Philosophically, the desire to acquire and lend e-books through the same “from our own shelves” model as print books, CDs, and DVDs, greatly motivates the enthusiasm for direct digital content management. Hot on the heels of DCL’s initial success, the Califa consortium of California libraries launched their own ebook platform, which in turn has attracted other library systems such as Kansas’. Harris County, the home of Houston, Texas, has just announced that they are also pursuing a DCL-like model for hosting publisher- and author-provided content.

Library nativism also led to the launch of the ReadersFirst movement, which seeks to garner international library support for a set of principles that would ensure that libraries have the right to acquire whatever content they wish from publishers, and be able to integrate e-book discovery and delivery directly into library catalogs without forcing their users into separate interactions at vendor sites. In a recent ReadersFirst conference call, the Queens Public Library (QPL) announced it was initiating its own platform initiative, the Queens Library ebook Alliance, which would develop “an e-book infrastructure in which Queens Library would facilitate the storage and distribution of digital content as well as the management of lending agreements and transactions between public libraries, publishers, and customers.”

That would be a smart thing to offer, although as early adopters can testify, it is excruciatingly easy to underestimate the amount of work involved. The enthusiasm of libraries to entertain the trouble of setting up their own application servers or hosting relationships for ebooks, and the willingness to do the essential business development of working with publishers and authors, demonstrates the demand for e-books and other digital content acquired under terms that accommodate traditional lending practices. The E*voke web site maintained by the Colorado State Library provides a public list of the growing number of publishers and independent authors willing to sell direct to libraries.
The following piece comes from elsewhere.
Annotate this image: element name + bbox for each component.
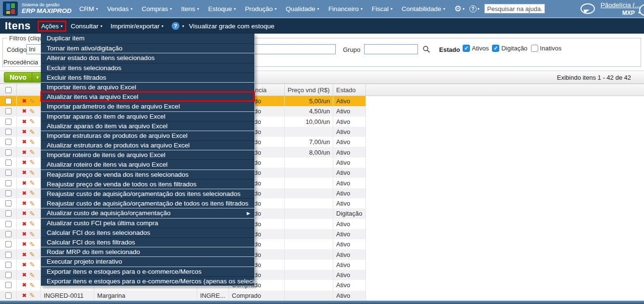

However a growing network of 1-1 business relationships will not scale. As more library consortia develop hosting systems, and more publishers and authors become interested in their business, it becomes unwieldy to repeatedly formulate financial terms and lending policies, and then transfer ebook files and metadata, between each set of partners. Ultimately, intermediaries will aggregate and regularize these relationships, making them more attractive to new participants wary of over-extending themselves. This could be offered by Ingram or Baker & Taylor, but it could just as well be the Queens Public Library or Califa. It’s not a trivial task – it requires staff knowledgeable about publishing, and competent at business development and partner management; it will also require an engineering group able to securely receive, host, and distribute ebook files and metadata with the services necessary for client libraries to configure and customize their own offerings. But it is doable.

I wish all of these library systems the best of luck with their ebook platforms; any one of them may grow into a larger service bureau for the library industry as a whole. However, the bigger ray of hope is simply in the number of libraries interested in pushing down this path, even knowing that it requires skills and resources that are not customarily found within their walls. The ability of libraries to organize, re-invent themselves, and focus energy on new types of innovative services is invigorating, and it highlights a new self-reliance emerging from our stacks. It also demonstrates a market opportunity – one that a growing number of publishers and authors will find appealing, the more that libraries invest in it.

One thought on “Scaling up “Doing it for Ourselves”

  1. bowerbird

    the sheer stupidity of having each system go it alone,
    reinventing the wheel over and over and over again,
    is unfathomable. yet you represent this as progress?

    this is the same failure to organize that allowed google
    to plunder society’s rich repository of stored knowledge.

    growing up, i used to _admire_ librarians. i truly did.
    these days, it’s hard to feel anything except _scorn_.
    you had the job of protecting the legacy of our culture,
    and you blew it, big-time, because you were just stupid.
    each time the report-card comes around, you get an “f”.